Positive findings on DTT such as fiber tract deviation, deformation, disruption or interruption should be taken cautiously before drawing conclusions of clinically relevant damage of white matter tract3).

Preoperative diffusion tensor imaging may influence the selection of surgical approach or brainstem entry zones, especially in deep-seated lesions without pial or ependymal presentation. DTI/DTT findings may allow for more aggressive management of lesions previously considered surgically inaccessible. Preoperative DTI/DTT changes do not appear to correlate with functional postoperative outcome in long-term follow-up 4)

Intact corticospinal tract (CST) morphology in diffusion tensor imaging DTI predicts a favorable postoperative outcome in patients with BSC. Interrupted CSTs and decreased Fractional anisotropy (FA)-values correlate well within lesion level, nevertheless morphologic characteristics and diffusion parameter changes cannot predict poor prognosis. Caudal and rostral diffusion parameters can provide more information of the integrity of CSTs compared with morphological study alone 5).

Hemorrhagic brainstem CMs can disrupt and displace perilesional white matter tracts with the latter occurring in unpredictable directions. This requires the use of tractography to accurately define their orientation to optimize surgical entry point, minimize morbidity, and enhance neurological outcomes. Observed anisotropy decreases in the perilesional segments are consistent with neural injury following hemorrhagic insults. A model using these values in different CST segments can be used to longitudinally monitor its craniocaudal integrity. Diffusion connectometry is a complementary approach providing longitudinal information on the rostrocaudal involvement of the CST 6).

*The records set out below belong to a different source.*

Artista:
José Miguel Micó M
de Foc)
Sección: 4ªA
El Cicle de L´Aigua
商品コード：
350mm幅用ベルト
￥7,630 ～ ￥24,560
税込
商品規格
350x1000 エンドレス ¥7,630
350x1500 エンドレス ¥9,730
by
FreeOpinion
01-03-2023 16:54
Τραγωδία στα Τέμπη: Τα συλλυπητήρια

In 2007 compared with the information provided by conventional MR imaging, DTI and WMT provided superior quantification and visualization of lesion involvement in eloquent fiber tracts of the brainstem. Moreover, DTI and WMT were found to be beneficial for white matter recognition in the neurosurgical planning and postoperative assessment of brainstem lesions 7).


Rogalska M, Antkowiak L, Mandera M. Clinical application of diffusion tensor imaging and fiber tractography in the management of brainstem cavernous malformations: a systematic review. Neurosurg Rev. 2022 Feb 25. doi: 10.1007/s10143-022-01759-7. Epub ahead of print. PMID: 35211879.

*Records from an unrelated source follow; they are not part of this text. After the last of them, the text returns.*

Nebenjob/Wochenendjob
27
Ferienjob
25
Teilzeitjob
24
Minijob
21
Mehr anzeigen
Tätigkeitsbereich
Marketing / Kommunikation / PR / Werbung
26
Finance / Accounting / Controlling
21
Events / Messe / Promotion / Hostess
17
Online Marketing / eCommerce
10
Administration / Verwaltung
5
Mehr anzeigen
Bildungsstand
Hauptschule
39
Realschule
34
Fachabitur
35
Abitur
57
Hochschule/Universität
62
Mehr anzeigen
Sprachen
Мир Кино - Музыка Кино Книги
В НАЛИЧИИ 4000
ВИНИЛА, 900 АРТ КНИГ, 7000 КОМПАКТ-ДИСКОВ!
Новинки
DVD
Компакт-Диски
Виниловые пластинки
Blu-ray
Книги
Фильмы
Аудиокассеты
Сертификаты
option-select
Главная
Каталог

Januszewski J, Albert L, Black K, Dehdashti AR. The Usefulness of Diffusion Tensor Imaging and Tractography in Surgery of Brainstem Cavernous Malformations. World Neurosurg. 2016 Sep;93:377-88. doi: 10.1016/j.wneu.2016.06.019. Epub 2016 Jun 14. PMID: 27312394.

Topcuoglu OM, Yaltirik K, Firat Z, Sarsilmaz A, Harput V, Sarikaya B, Ture U. Limited Positive Predictive Value of Diffusion Tensor Tractography in Determining Clinically Relevant White Matter Damage in Brainstem Cavernous Malformations: A Retrospective Study in a Single Center Surgical Cohort. J Neuroradiol. 2019 Sep 17. pii: S0150-9861(19)30438-9. doi: 10.1016/j.neurad.2019.07.005. [Epub ahead of print] PubMed PMID: 31539583.

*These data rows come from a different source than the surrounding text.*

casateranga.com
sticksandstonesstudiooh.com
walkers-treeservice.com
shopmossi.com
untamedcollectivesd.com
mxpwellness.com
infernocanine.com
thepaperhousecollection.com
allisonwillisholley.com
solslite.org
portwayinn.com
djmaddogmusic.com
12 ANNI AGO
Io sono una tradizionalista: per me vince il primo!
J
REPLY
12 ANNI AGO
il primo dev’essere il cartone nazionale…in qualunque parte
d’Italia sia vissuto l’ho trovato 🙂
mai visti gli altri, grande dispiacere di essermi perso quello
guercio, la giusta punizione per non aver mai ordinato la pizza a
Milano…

Flores BC, Whittemore AR, Samson DS, Barnett SL. The utility of preoperative diffusion tensor imaging in the surgical management of brainstem cavernous malformations. J Neurosurg. 2015 Mar;122(3):653-62. doi: 10.3171/2014.11.JNS13680. Epub 2015 Jan 9. PubMed PMID: 25574568.

Yao Y, Ulrich NH, Guggenberger R, Alzarhani YA, Bertalanffy H, Kollias SS. Quantification of corticospinal tracts with diffusion tensor imaging in brainstem surgery: Prognostic value in 14 consecutive cases at 3T-MRI. World Neurosurg. 2015 Mar 5. pii: S1878-8750(15)00067-4. doi: 10.1016/j.wneu.2015.01.045. [Epub ahead of print] Review. PubMed PMID: 25749578.

Faraji AH, Abhinav K, Jarbo K, Yeh FC, Shin SS, Pathak S, Hirsch BE, Schneider W, Fernandez-Miranda JC, Friedlander RM. Longitudinal evaluation of corticospinal tract in patients with resected brainstem cavernous malformations using high-definition fiber tractography and diffusion connectometry analysis: preliminary experience. J Neurosurg. 2015 Jun 5:1-12. [Epub ahead of print] PubMed PMID: 26047420.

Chen X, Weigel D, Ganslandt O, Buchfelder M, Nimsky C. Diffusion tensor imaging and white matter tractography in patients with brainstem lesions. Acta Neurochir (Wien). 2007 Nov;149(11):1117-31; discussion 1131. doi: 10.1007/s00701-007-1282-2. Epub 2007 Aug 23. PMID: 17712509.